いわなくてもいいのに「まだあの癖直ってないみたい」とかいって樋口さんのこと奪いたーいアピールしてくるしなんだコイツ。

無惨に殺された姉を尚もいじめようというのか。樋口さんに手ぇ出そうとすな。

散々なにからなにまで、それこそ夫まで奪って今まで罪悪感抱かなかったのも怖えーよ。姉のもの奪っといて「つまらないもの」とかいってるし……夫奪っといて「元通りになってくれたらいいのに」「またいい人を見つけて再婚してくれればいい」とかいいながら誰か好きな人ができたことに気付いた時は「何とか聞き出し」て樋口さんを知って……で、また奪いたくなっている、と。

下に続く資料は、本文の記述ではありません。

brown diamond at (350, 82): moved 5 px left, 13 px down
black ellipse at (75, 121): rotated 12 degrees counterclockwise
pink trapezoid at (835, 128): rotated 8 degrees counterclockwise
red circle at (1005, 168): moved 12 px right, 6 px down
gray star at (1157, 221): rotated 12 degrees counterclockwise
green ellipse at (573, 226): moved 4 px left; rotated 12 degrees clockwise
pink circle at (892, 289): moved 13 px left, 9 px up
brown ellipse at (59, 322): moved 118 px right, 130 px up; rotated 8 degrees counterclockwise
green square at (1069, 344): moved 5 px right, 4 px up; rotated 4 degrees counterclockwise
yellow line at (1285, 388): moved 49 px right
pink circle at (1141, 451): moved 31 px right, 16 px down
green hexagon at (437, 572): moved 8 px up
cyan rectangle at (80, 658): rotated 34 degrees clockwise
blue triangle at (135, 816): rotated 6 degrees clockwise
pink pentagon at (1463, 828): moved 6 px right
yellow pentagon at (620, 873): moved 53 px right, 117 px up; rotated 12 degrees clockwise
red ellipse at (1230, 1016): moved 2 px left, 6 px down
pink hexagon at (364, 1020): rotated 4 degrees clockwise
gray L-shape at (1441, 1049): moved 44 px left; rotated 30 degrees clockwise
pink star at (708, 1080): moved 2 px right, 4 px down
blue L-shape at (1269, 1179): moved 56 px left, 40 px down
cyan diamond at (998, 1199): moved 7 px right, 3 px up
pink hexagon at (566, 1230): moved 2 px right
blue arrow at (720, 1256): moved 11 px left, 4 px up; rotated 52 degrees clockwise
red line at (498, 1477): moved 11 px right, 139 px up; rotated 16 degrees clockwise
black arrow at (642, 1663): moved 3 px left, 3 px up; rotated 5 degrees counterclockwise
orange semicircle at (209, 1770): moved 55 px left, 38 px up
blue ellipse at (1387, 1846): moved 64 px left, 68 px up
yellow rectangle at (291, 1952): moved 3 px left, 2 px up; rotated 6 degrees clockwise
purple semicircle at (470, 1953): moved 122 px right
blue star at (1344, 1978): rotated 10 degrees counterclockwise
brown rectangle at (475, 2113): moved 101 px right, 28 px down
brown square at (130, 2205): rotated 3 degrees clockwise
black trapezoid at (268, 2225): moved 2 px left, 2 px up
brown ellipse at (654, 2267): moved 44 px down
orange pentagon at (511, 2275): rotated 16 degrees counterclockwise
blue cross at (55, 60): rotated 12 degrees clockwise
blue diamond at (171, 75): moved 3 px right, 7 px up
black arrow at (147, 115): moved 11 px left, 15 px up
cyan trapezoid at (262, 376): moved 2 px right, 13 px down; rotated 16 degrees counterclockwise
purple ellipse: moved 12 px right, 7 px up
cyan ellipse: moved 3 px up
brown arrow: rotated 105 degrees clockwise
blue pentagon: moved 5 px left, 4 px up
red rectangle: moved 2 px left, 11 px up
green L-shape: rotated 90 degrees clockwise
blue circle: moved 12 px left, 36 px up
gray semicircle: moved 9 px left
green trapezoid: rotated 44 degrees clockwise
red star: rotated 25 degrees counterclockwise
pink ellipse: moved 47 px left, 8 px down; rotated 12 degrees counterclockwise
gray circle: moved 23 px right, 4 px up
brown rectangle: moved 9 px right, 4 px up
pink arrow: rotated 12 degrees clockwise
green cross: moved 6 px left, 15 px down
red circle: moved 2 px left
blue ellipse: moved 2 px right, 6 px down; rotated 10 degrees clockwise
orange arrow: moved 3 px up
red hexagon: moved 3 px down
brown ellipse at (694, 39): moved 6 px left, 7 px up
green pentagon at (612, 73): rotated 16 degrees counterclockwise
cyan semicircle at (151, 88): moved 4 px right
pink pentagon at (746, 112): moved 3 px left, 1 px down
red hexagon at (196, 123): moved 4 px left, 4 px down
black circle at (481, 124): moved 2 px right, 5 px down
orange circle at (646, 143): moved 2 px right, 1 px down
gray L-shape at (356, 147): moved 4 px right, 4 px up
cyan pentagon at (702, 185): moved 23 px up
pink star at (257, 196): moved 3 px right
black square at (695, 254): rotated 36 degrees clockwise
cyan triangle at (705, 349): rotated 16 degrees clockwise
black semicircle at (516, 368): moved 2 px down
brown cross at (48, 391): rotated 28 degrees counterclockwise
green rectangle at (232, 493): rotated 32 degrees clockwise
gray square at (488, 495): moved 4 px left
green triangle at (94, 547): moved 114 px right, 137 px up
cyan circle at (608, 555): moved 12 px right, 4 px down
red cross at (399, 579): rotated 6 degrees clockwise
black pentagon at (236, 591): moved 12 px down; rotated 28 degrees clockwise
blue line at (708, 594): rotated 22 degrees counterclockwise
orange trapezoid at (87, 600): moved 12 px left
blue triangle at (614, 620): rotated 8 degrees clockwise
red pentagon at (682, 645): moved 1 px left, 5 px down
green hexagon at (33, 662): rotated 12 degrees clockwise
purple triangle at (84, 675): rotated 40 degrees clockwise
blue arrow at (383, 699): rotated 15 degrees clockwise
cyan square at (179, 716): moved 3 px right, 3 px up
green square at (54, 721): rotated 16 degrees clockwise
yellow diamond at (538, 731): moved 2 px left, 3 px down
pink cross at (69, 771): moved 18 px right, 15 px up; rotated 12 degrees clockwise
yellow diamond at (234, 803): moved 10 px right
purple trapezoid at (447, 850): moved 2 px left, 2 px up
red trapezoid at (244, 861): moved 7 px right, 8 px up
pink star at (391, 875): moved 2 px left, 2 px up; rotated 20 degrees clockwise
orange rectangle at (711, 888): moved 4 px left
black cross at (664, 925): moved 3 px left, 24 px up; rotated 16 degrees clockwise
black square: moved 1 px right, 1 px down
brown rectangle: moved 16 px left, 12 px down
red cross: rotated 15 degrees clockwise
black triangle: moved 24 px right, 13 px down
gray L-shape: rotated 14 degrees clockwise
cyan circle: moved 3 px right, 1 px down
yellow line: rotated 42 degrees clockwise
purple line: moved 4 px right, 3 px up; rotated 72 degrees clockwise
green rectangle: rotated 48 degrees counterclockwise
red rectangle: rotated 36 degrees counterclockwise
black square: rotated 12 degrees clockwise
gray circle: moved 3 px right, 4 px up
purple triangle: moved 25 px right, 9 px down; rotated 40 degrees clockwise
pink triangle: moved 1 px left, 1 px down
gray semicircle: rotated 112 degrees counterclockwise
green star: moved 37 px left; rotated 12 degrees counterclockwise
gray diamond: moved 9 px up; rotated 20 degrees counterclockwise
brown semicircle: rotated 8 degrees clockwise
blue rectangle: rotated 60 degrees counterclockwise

いやほんとコイツ最悪。普通に殺された方がよかったのではコイツ。

樋口さんのメンタルヤバくなるから死んだら死んだで困るんだけども。

もしこの後樋口さんと仲良くなったら嫌っすね…………。

なんで普通に姉を慕う妹じゃなくてそんなクソ設定にしたのだろうか。

登場人物を余り嫌いになりたくはないのだけれど。

要らない設定だったと思うよあれ。姉の復讐をしたい健気な妹でよかったと思うよ……。

 

樋口は樋口であの妄想だか夢だかで女を犯しながら殺す、ってのが出てきちゃうのがよくわからない。なんでそんな描写入れた?

誰もが殺人鬼になる可能性があるって?

いやあ……別に要らなかったと思うね。あれでちょっと樋口さんに「えぇ……」って思ったし。普通に好きにならせてくれよ登場人物。

 

後記者は一番最後の肝心な時に活躍しなかったのでなんだったのかっていう。

ムカつくけど味方になる時「おっ」って思ったのにな。あんま意味無かったな。

最後いさせてやれよ。小説的にわちゃわちゃするから省いたんだろうけど……。

樋口さん達三人いなくても別にいいっちゃいいんだよなこれ…………だって稔のストーリーにほぼ関わってないし……大して影響与えてないし…………。

 

稔が急に殺人を始めたのは何故だろう。

それまでよく普通に生活できたねぇ……子どもも二人いるし…………。

 

信一の部屋にビニール袋があったのは信一が稔を怪しんで、ビデオテープなんかも同様なんだろうけど……うーん、お出かけの頻度もマスターベーションがうんちゃらもお父さんの調査に忙しくて……って感じなんかな?

でもなにをきっかけに疑いを持ったのだろうか。

ちょっと行動が一致し過ぎじゃないのか。特に最初の方から丁度いなかったりしたわけで。雅子が勘違いするレベルだし。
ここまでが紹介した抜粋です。